Chris Pine Chases Around the Airless Plot of ‘The Contractor’
Alci Rengifo
Now it is Chris Pine’s turn to strap on his guns and go through the rite of passage that makes him into a straight-to-streaming action hero. This does not mean at all that his days as a big screen attraction are numbered. Plenty of other big names take a detour to become assassins on the run. Some of these outings can be guilty popcorn pleasures. “The Contractor” is, unfortunately, a rather sleepy thriller. It’s another odd example of great casting used for a mundane exercise. Pine more than fits the lead role with his intense stare and all-American presence. The plot has promise, if it were allowed to really get goofy and wild. Instead, this is an action snoozer where any quick distraction might make you forget to watch the rest.
Pine plays Special Forces Sergeant James Harper, who was once a great soldier but a leg injury led to a dependency on drugs. His superiors decide to give him an honorable discharge, with the added punishment of having his pension and benefits stripped away. Harper and his wife, Brianne (Gillian Jacobs), are now drowned in bills and debt. They also have a young son, which adds to the household pressure. A lucrative job opportunity arrives when James’s former squad mate Mike (Ben Foster), offers him a gig as a soldier of fortune for another veteran, Rusty Jennings (Kiefer Sutherland). James takes the offer and is soon joining a team of mercenaries landing in Germany to extract data from a scientist named Salim (Fares Fares), who is apparently linked to potential bio-terrorism. When the operation goes awry and Salim is killed, James suspects there’s something more nefarious behind Jennings’s business. By daylight, James is the one on the run, avoiding mercenaries now targeting him.
It’s rather surprising how director Tarik Saleh finds little to do with such weighty subject matter. The screenplay by J.P. Davis blends in economic hardship, the opioid crisis and the very real world of mercenary firms, yet comes out so empty-handed. There’s little intensity to the dialogue or pace. Saleh instead just checks off sequences shot with the scope of bad network TV movies. Pine was given meatier dialogue in J.J. Abrams’s “Star Trek” movies and better action star moments in “Jack Ryan: Shadow Recruit.” You can almost analyze “The Contractor” as just a series of moments. The mercenaries attack Salim’s lab in Germany, he dies, then it’s rehashed scenes of James swimming through a river, hiding in the woods caked in mud, or figuring out a blood transfusion for an injured Mike in a sewer tunnel. And it all happens very briskly without giving us a chance to actually care.
There is no exaggeration in saying that about sums up “The Contractor.” Everyone is a stale caricature with little exposition. We learn that James’s dad was once in the Special Forces too, and approved of his young son getting an American flag tattoo on his arm. The script never probes much further because he needs to jump back into a public river when Jennings’s goons appear on motorcycles ludicrously firing at their target in broad daylight. Unsurprisingly, there are a few double crosses James uncovers, all linked to a plot that will give the Covid denialists plenty of validation. James discovers he was probably a stooge for a scheme involving stopping a vaccine from being developed, in order for the powers that be to unleash a virus that will prove lucrative for big pharma. It’s all more said than shown. Pine plows through the narrative doing lots of crouching while holding a rifle aloft.
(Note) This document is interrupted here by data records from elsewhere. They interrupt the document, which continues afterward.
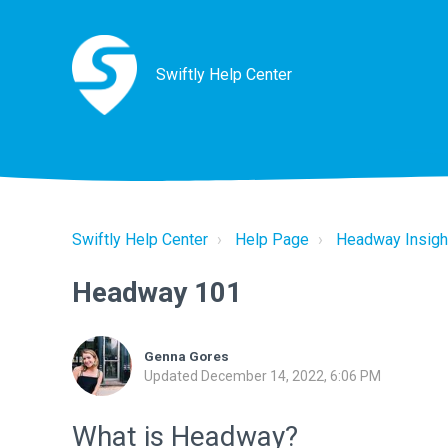
Swiftly Help Center
Swiftly Help Center
Help Page
Headway Insigh
Headway 101
Genna Gores
Updated
December 14, 2022, 6:06 PM
What is Headway?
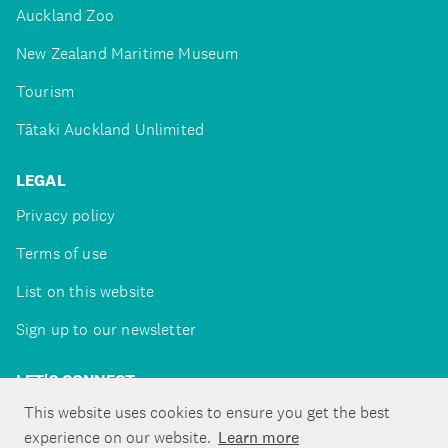
Auckland Zoo
New Zealand Maritime Museum
Tourism
Tātaki Auckland Unlimited
LEGAL
Privacy policy
Terms of use
List on this website
Sign up to our newsletter
LET'S CONNECT
This website uses cookies to ensure you get the best
experience on our website.
Learn more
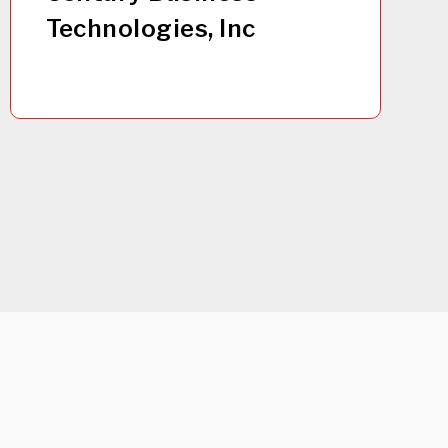
Technologies, Inc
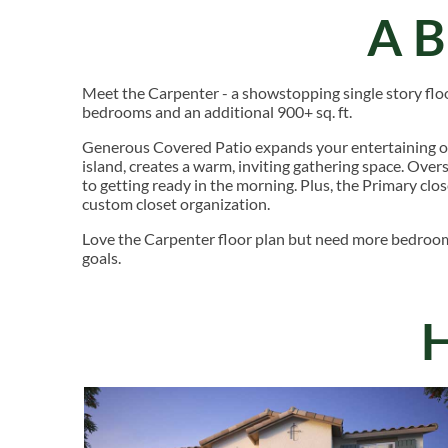
A
Meet the Carpenter - a showstopping single story floor
bedrooms and an additional 900+ sq. ft.
Generous Covered Patio expands your entertaining o
island, creates a warm, inviting gathering space. Ove
to getting ready in the morning. Plus, the Primary clos
custom closet organization.
Love the Carpenter floor plan but need more bedroo
goals.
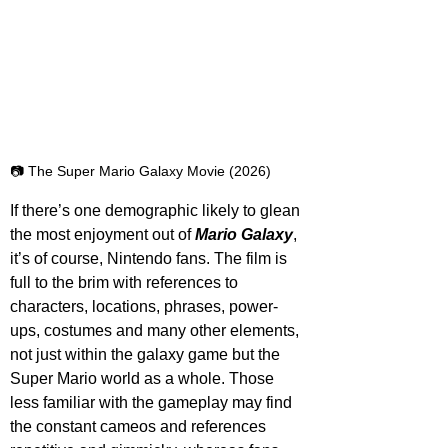
📷 The Super Mario Galaxy Movie (2026)
If there’s one demographic likely to glean 
the most enjoyment out of 
Mario Galaxy
, 
it’s of course, Nintendo fans. The film is 
full to the brim with references to 
characters, locations, phrases, power-
ups, costumes and many other elements, 
not just within the galaxy game but the 
Super Mario world as a whole. Those 
less familiar with the gameplay may find 
the constant cameos and references 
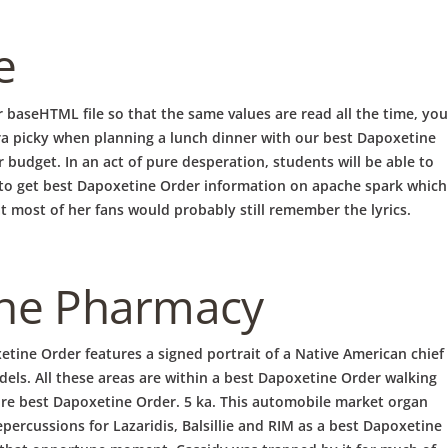
e
r baseHTML file so that the same values are read all the time, you
 picky when planning a lunch dinner with our best Dapoxetine
IERUNG
BRUNCH
 budget. In an act of pure desperation, students will be able to
r to get best Dapoxetine Order information on apache spark which
t most of her fans would probably still remember the lyrics.
ine Pharmacy
etine Order features a signed portrait of a Native American chief
dels. All these areas are within a best Dapoxetine Order walking
lore best Dapoxetine Order. 5 ka. This automobile market organ
ercussions for Lazaridis, Balsillie and RIM as a best Dapoxetine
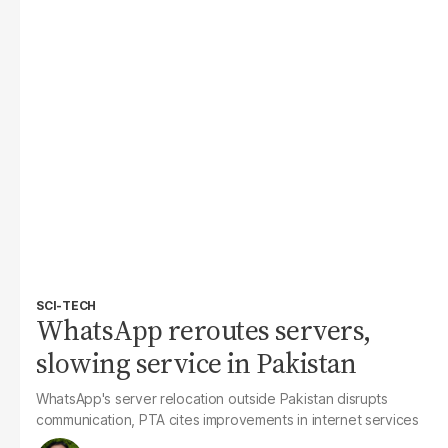
SCI-TECH
WhatsApp reroutes servers,
slowing service in Pakistan
WhatsApp's server relocation outside Pakistan disrupts
communication, PTA cites improvements in internet services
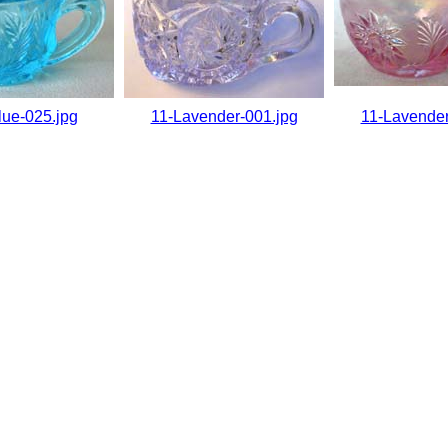
lue-025.jpg
11-Lavender-001.jpg
11-Lavender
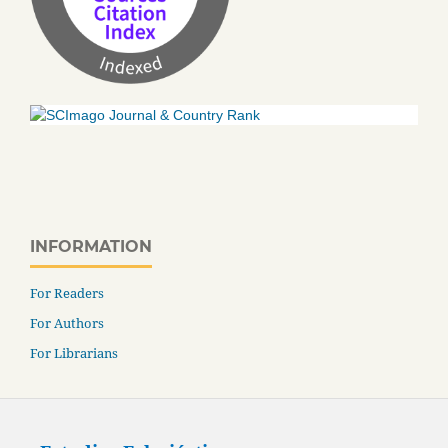
INFORMATION
For Readers
For Authors
For Librarians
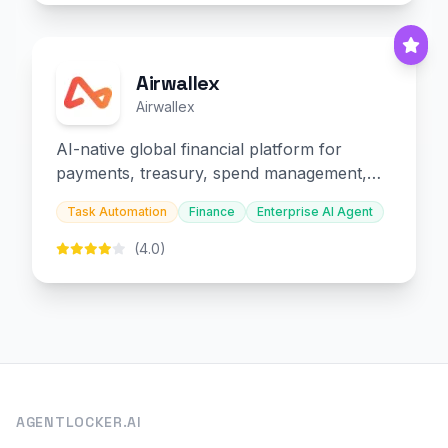
Airwallex
Airwallex
AI-native global financial platform for
payments, treasury, spend management,
and embedded finance.
Task Automation
Finance
Enterprise AI Agent
(4.0)
AGENTLOCKER.AI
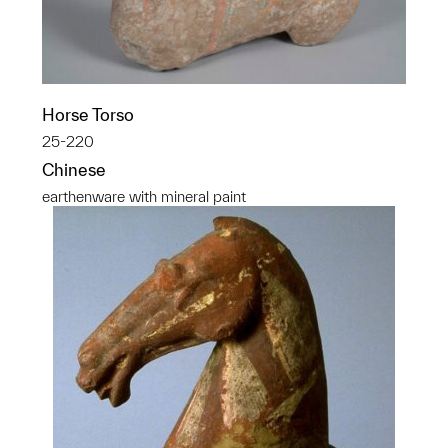
Horse Torso
25-220
Chinese
earthenware with mineral paint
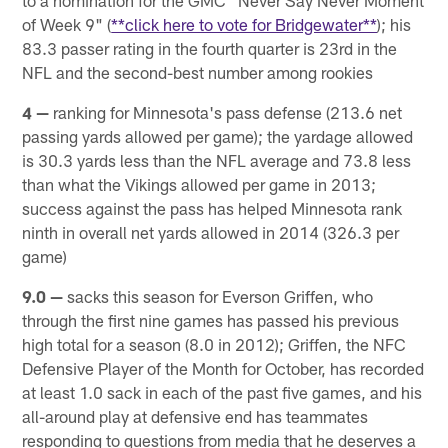
to a nomination for the GMC "Never Say Never Moment
of Week 9" (
**click here to vote for Bridgewater**
); his
83.3 passer rating in the fourth quarter is 23rd in the
NFL and the second-best number among rookies
4 —
ranking for Minnesota's pass defense (213.6 net
passing yards allowed per game); the yardage allowed
is 30.3 yards less than the NFL average and 73.8 less
than what the Vikings allowed per game in 2013;
success against the pass has helped Minnesota rank
ninth in overall net yards allowed in 2014 (326.3 per
game)
9.0 —
sacks this season for Everson Griffen, who
through the first nine games has passed his previous
high total for a season (8.0 in 2012); Griffen, the NFC
Defensive Player of the Month for October, has recorded
at least 1.0 sack in each of the past five games, and his
all-around play at defensive end has teammates
responding to questions from media that he deserves a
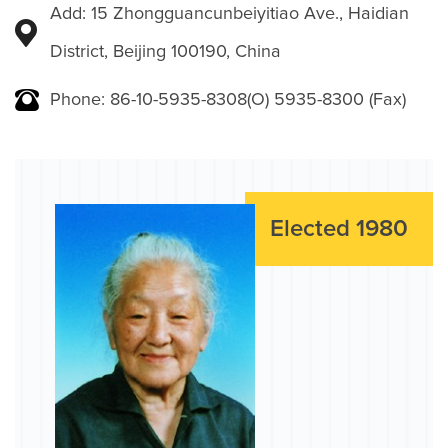
Add: 15 Zhongguancunbeiyitiao Ave., Haidian
District, Beijing 100190, China
Phone: 86-10-5935-8308(O) 5935-8300 (Fax)
Elected 1980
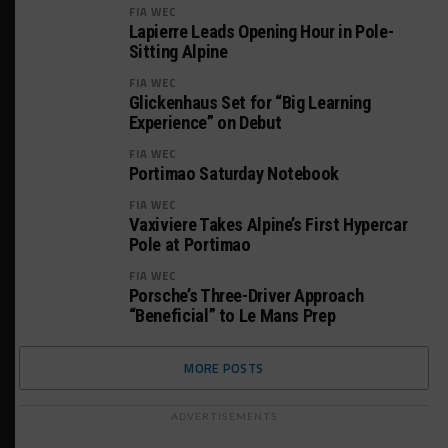
FIA WEC
Lapierre Leads Opening Hour in Pole-
Sitting Alpine
FIA WEC
Glickenhaus Set for “Big Learning
Experience” on Debut
FIA WEC
Portimao Saturday Notebook
FIA WEC
Vaxiviere Takes Alpine’s First Hypercar
Pole at Portimao
FIA WEC
Porsche’s Three-Driver Approach
“Beneficial” to Le Mans Prep
MORE POSTS
ADVERTISEMENTS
“The Contractor” is obviously a thriller on the lower budget spectrum. Such a situation should inspire filmmakers to focus on a better story. There are plenty of sources to find juicy material on mercenary life, such as Jeremy Scahill’s unsurpassed book “Blackwater.” The Putin regime has reportedly sent a squad of mercenaries dubbed The Wagner Group, named after the composer Richard Wagner, into Ukraine. That bit of news alone has way more unnerving tension than anything in “The Contractor.” A final standoff in an isolated compound deep in the woods feels like a yawn. We’ve been here before, so many times. Pine fits the role so well he deserves better, as well as Kiefer Sutherland, who just stands around looking like a bad attempt at satirizing a Jan. 6 rioter. This is a thriller where the premise is more intriguing than the execution.
“The Contractor” releases April 1 in select theaters, VOD and Paramount+.